EXERCISE -
What lines in the records below contain the string "August"? Copy every one.

SUPPLIED RECORDS -
☆ ☆ ☆ ☆
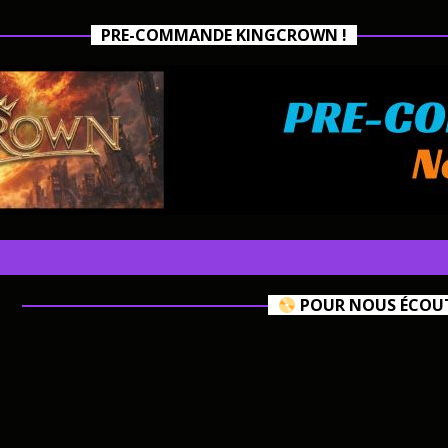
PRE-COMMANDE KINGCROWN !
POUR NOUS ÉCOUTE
☆ ☆ ☆ ☆
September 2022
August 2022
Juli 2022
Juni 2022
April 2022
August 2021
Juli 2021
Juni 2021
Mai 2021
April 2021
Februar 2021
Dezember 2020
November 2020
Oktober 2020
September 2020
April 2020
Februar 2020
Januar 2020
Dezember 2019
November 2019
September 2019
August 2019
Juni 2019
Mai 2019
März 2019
☆ ☆ ☆ ☆
RESULT -
August 2022
August 2021
August 2019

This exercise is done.